Kaléidoscope mon cœur fait partie de la collection de poésie pour ados Brise-Glace des Éditions du Boréal, qui compte actuellement sept titres. Kristina Gauthier-Landry sera de retour à Bruxelles en mars 2025 à l’occasion de la Foire du Livre.

ZOOM

Perles rares

Les livres de poésie écrits spécifiquement pour les grand·es ados ne sont pas courants, nous signalent plusieurs actrices du secteur. Dans les allées du salon du Livre de jeunesse de Montreuil, organisé à Paris en novembre 2024, un autre de ces OVNI a attiré notre regard : Soutif mon amour.
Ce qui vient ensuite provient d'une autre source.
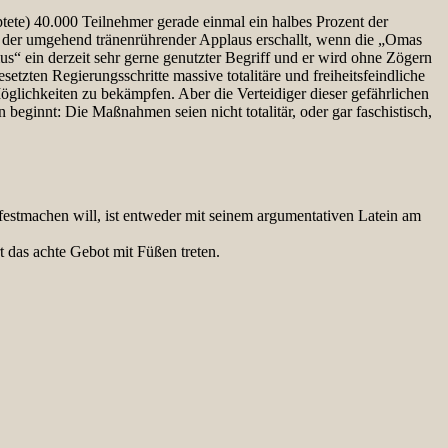
tete) 40.000 Teilnehmer gerade einmal ein halbes Prozent der
 der umgehend tränenrührender Applaus erschallt, wenn die „Omas
s“ ein derzeit sehr gerne genutzter Begriff und er wird ohne Zögern
zten Regierungsschritte massive totalitäre und freiheitsfeindliche
öglichkeiten zu bekämpfen. Aber die Verteidiger dieser gefährlichen
beginnt: Die Maßnahmen seien nicht totalitär, oder gar faschistisch,
estmachen will, ist entweder mit seinem argumentativen Latein am
 das achte Gebot mit Füßen treten.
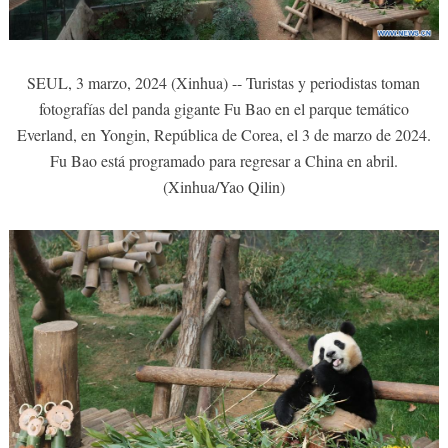
SEUL, 3 marzo, 2024 (Xinhua) -- Turistas y periodistas toman
fotografías del panda gigante Fu Bao en el parque temático
Everland, en Yongin, República de Corea, el 3 de marzo de 2024.
Fu Bao está programado para regresar a China en abril.
(Xinhua/Yao Qilin)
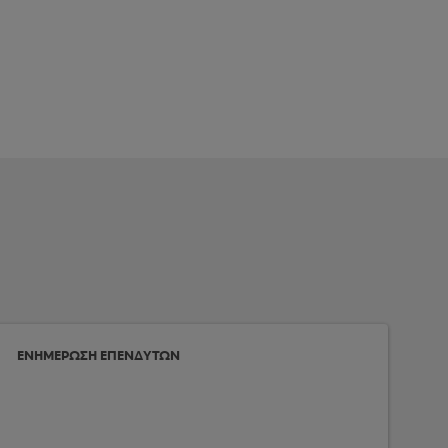
ΕΝΗΜΕΡΩΣΗ ΕΠΕΝΔΥΤΩΝ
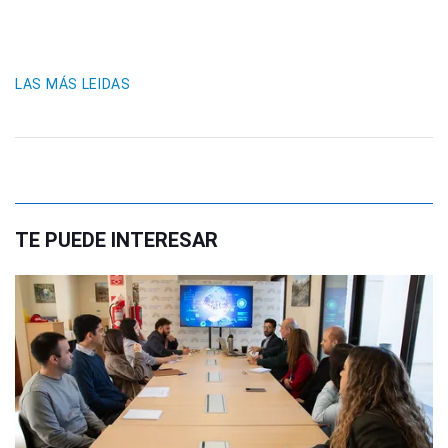
LAS MÁS LEIDAS
TE PUEDE INTERESAR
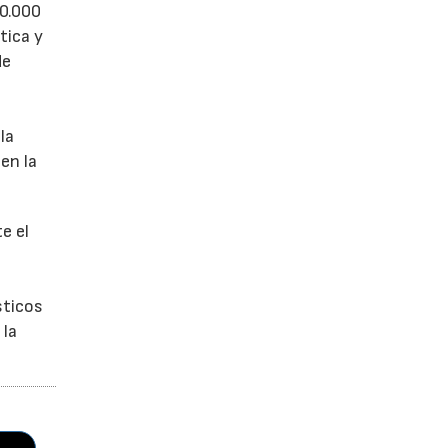
50.000
tica y
de
la
en la
e el
sticos
 la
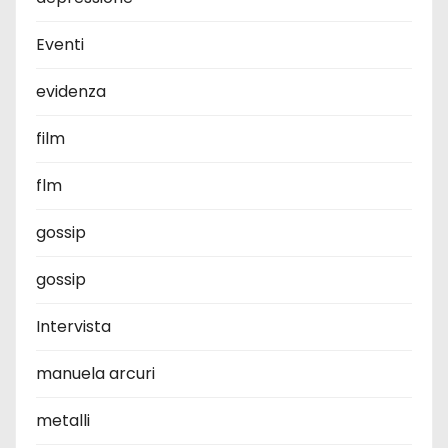
Eventi
evidenza
film
flm
gossip
gossip
Intervista
manuela arcuri
metalli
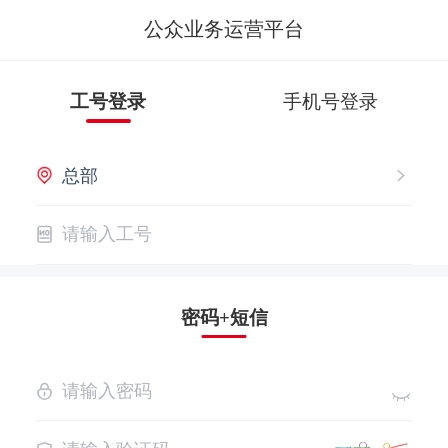
公众业务运营平台
工号登录
手机号登录
密码+短信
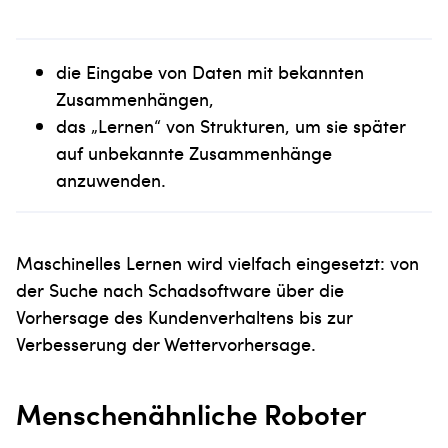
die Eingabe von Daten mit bekannten
Zusammenhängen,
das „Lernen“ von Strukturen, um sie später
auf unbekannte Zusammenhänge
anzuwenden.
Maschinelles Lernen wird vielfach eingesetzt: von
der Suche nach Schadsoftware über die
Vorhersage des Kundenverhaltens bis zur
Verbesserung der Wettervorhersage.
Menschenähnliche Roboter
Poèmes engagés, de Sophie Carquain, illustrés par Kim Consigny (La Joie de Lire). Un recueil de poèmes rythmés touchant à une multitude de sujets liés au féminisme et destiné aux jeunes à partir de 15 ans : acceptation de soi, harcèlement, mouvement #metoo...

LA POÉSIE JOUE, RIT, SOUPIRE
DESSINE ET DÉCHIRE
ELLE TOUCHE AU CŒUR, AU SEXE
AU PLUS INTIME, AU COLLECTIF
VIRULENTE, PUISSANTE, CONTAGIEUSE
POLITIQUE

(extrait de l’intro)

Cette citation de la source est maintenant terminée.